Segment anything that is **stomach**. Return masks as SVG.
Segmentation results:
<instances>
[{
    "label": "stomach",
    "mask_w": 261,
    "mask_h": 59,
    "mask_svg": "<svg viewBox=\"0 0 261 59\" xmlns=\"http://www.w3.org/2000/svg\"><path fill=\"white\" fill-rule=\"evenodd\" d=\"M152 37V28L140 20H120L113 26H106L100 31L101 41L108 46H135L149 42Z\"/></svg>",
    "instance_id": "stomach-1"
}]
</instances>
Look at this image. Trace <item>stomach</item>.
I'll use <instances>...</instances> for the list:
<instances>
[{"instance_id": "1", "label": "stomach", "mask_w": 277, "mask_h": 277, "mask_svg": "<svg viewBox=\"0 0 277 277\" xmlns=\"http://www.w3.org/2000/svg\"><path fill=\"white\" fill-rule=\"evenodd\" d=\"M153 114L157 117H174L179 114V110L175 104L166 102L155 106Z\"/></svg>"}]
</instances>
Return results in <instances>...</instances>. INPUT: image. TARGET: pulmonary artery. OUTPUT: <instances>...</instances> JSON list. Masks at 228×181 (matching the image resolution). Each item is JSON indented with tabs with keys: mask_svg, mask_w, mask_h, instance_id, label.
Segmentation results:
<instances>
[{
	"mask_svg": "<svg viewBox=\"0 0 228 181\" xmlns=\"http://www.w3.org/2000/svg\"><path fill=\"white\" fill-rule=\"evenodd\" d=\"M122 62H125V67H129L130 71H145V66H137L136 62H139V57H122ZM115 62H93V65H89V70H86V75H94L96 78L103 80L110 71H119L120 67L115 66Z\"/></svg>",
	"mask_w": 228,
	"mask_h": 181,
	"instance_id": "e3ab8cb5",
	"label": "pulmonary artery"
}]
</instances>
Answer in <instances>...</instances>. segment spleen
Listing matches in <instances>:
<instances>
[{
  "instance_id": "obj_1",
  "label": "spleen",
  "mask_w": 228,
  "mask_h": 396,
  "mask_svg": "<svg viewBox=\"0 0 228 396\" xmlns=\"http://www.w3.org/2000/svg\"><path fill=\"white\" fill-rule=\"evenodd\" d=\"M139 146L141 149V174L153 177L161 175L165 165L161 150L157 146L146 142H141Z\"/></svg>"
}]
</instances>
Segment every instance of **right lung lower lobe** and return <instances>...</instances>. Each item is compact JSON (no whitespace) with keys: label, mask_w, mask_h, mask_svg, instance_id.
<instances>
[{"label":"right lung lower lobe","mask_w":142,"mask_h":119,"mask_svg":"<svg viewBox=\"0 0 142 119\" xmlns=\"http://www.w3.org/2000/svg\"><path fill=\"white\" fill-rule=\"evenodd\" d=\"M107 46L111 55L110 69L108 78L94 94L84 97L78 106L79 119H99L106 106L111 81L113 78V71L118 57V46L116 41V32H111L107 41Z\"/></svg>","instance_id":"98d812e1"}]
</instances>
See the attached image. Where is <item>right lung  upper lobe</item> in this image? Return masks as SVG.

**ABOUT THIS TASK:**
Repeat the material exactly, please, so that each line matches its source.

**ANSWER TO THIS PROBLEM:**
Segment anything that is **stomach**. Return masks as SVG.
Segmentation results:
<instances>
[{
    "label": "stomach",
    "mask_w": 261,
    "mask_h": 59,
    "mask_svg": "<svg viewBox=\"0 0 261 59\" xmlns=\"http://www.w3.org/2000/svg\"><path fill=\"white\" fill-rule=\"evenodd\" d=\"M152 37V28L140 20H120L113 26H106L100 31L101 41L108 46H135L149 42Z\"/></svg>",
    "instance_id": "stomach-1"
}]
</instances>
Look at this image. Trace <item>stomach</item>.
I'll use <instances>...</instances> for the list:
<instances>
[{"instance_id": "1", "label": "stomach", "mask_w": 277, "mask_h": 277, "mask_svg": "<svg viewBox=\"0 0 277 277\" xmlns=\"http://www.w3.org/2000/svg\"><path fill=\"white\" fill-rule=\"evenodd\" d=\"M153 114L157 117H174L179 114V110L175 104L166 102L155 106Z\"/></svg>"}]
</instances>
Return results in <instances>...</instances>. INPUT: image. TARGET: pulmonary artery. OUTPUT: <instances>...</instances> JSON list. Masks at 228×181 (matching the image resolution). Each item is JSON indented with tabs with keys: mask_svg, mask_w, mask_h, instance_id, label.
Segmentation results:
<instances>
[{
	"mask_svg": "<svg viewBox=\"0 0 228 181\" xmlns=\"http://www.w3.org/2000/svg\"><path fill=\"white\" fill-rule=\"evenodd\" d=\"M122 62H125V67H129L130 71H145V66H137L136 62H139V57H122ZM115 62H93V65H89V70H86V75H94L96 78L103 80L110 71H119L120 67L115 66Z\"/></svg>",
	"mask_w": 228,
	"mask_h": 181,
	"instance_id": "e3ab8cb5",
	"label": "pulmonary artery"
}]
</instances>
Answer in <instances>...</instances>. segment spleen
Listing matches in <instances>:
<instances>
[{
  "instance_id": "obj_1",
  "label": "spleen",
  "mask_w": 228,
  "mask_h": 396,
  "mask_svg": "<svg viewBox=\"0 0 228 396\" xmlns=\"http://www.w3.org/2000/svg\"><path fill=\"white\" fill-rule=\"evenodd\" d=\"M139 146L141 149V174L153 177L161 175L165 165L161 150L157 146L146 142H141Z\"/></svg>"
}]
</instances>
Segment every instance of **right lung lower lobe** and return <instances>...</instances>. Each item is compact JSON (no whitespace) with keys: label, mask_w, mask_h, mask_svg, instance_id.
<instances>
[{"label":"right lung lower lobe","mask_w":142,"mask_h":119,"mask_svg":"<svg viewBox=\"0 0 142 119\" xmlns=\"http://www.w3.org/2000/svg\"><path fill=\"white\" fill-rule=\"evenodd\" d=\"M107 46L111 55L110 69L108 78L94 94L84 97L78 106L79 119H99L106 106L111 81L113 78V71L118 57V46L116 41V32H111L107 41Z\"/></svg>","instance_id":"98d812e1"}]
</instances>
See the attached image. Where is <item>right lung  upper lobe</item> in this image? Return masks as SVG.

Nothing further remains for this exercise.